──────── Given data
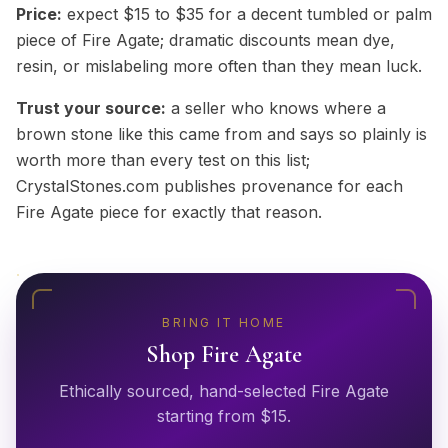
Price:
expect $15 to $35 for a decent tumbled or palm
piece of Fire Agate; dramatic discounts mean dye,
resin, or mislabeling more often than they mean luck.
Trust your source:
a seller who knows where a
brown stone like this came from and says so plainly is
worth more than every test on this list;
CrystalStones.com publishes provenance for each
Fire Agate piece for exactly that reason.
BRING IT HOME
Shop
Fire Agate
Ethically sourced, hand-selected
Fire Agate
starting from $
15
.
────────────────
__Your assignment__: Every line with the word "Agate" in it should be copied from the listing above.

__Result for this task__:
piece of Fire Agate; dramatic discounts mean dye,
Fire Agate piece for exactly that reason.
Fire Agate
Fire Agate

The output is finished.